In an age where gadgets play a major role in our everyday lives, it can be easy to forget just how much energy they consume. Whether you're playing games on a laptop or sending messages from a smartphone, there's no end to the amount of energy we use.

However, the good news is that there are some steps you can take to reduce the electricity needed to feed our obsession with technology. Follow these top tips and your energy bills could thank you for it!

Switch to a laptop

If you usually play games, send emails and perform other tasks using a desktop computer, then it could be time to upgrade to a laptop.

They will use far less energy over their lifetime than a desktop and with technology becoming increasingly more efficient, there's no reason not to make the change. Figures published by Forbes suggest a laptop costs an average of $10 a year to operate, which compares to $45 for a desktop.

Look for products that come with an Energy star rating for extra assurance that they're not going to end up costing over the odds.

Be smart when charging your phone

Although modern day smartphones might seem like the answer to all our problems, they do come with one difficulty - a rapidly depleting battery. This inevitably means you end up spending long than you'd like charging them, which also runs up your electricity bill over time.
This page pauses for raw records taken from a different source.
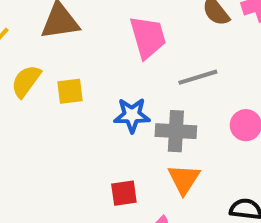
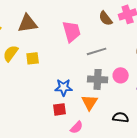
blue star: (132, 115) -> (64, 87), moved
gray cross: (176, 131) -> (98, 79), moved

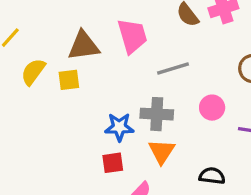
brown triangle: (28, 23) -> (84, 46), moved
gray cross: (98, 79) -> (157, 114), moved

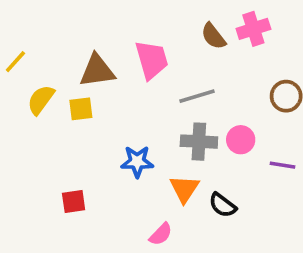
gray cross: (157, 114) -> (199, 142), moved
red square: (113, 163) -> (74, 202), moved
black semicircle: (212, 176) -> (223, 205), moved, turned -150

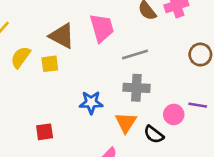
brown triangle: (97, 71) -> (62, 36), turned 36
pink circle: (241, 140) -> (174, 114), moved

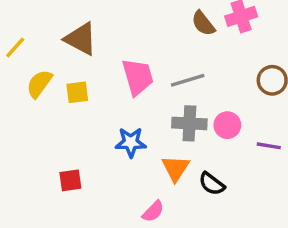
pink trapezoid: (102, 28) -> (138, 77), moved
brown triangle: (62, 36) -> (81, 39), moved
pink circle: (174, 114) -> (227, 125), moved

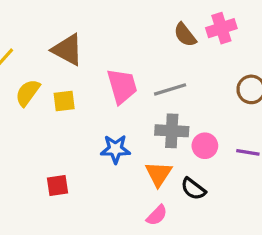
pink circle: (227, 125) -> (205, 146), moved
pink semicircle: (153, 211) -> (157, 215), moved

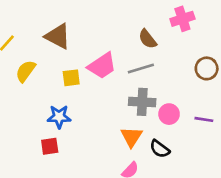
brown semicircle: (185, 35) -> (148, 39), moved
pink trapezoid: (122, 86) -> (102, 66), turned 72
yellow square: (64, 101) -> (71, 78), moved
blue star: (115, 149) -> (59, 117), moved

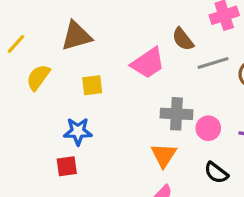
brown triangle: (58, 36) -> (76, 36), turned -44
pink trapezoid: (102, 66) -> (148, 63), moved
gray line: (141, 68) -> (213, 63), moved
black semicircle: (160, 149) -> (216, 173), moved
There are some ways to make sure your smartphone is being charged up more efficiently. For example, switching it to flight mode will ensure the battery is back in operation much faster than if you leave connectivity running. Bear in mind, however, that this will disable all messaging, call and internet functions.

Remember to uplung your charger once you've finished with it, or at the very least, turn it off at the socket.

Don't use standby mode

Games consoles and TV sets are among the worst offenders when it comes to using standby mode. Instead of reaching for the standby button, why not switch them off entirely? It's a task that will take matter of seconds, but could shave several dollars off your energy bills over time.

Data from the Lawrence Berkeley National Laboratory shows that switching off a TV using the remote will save around 5.15 watts of electricity. This compares to 5.99 watts simply by switching it off fully.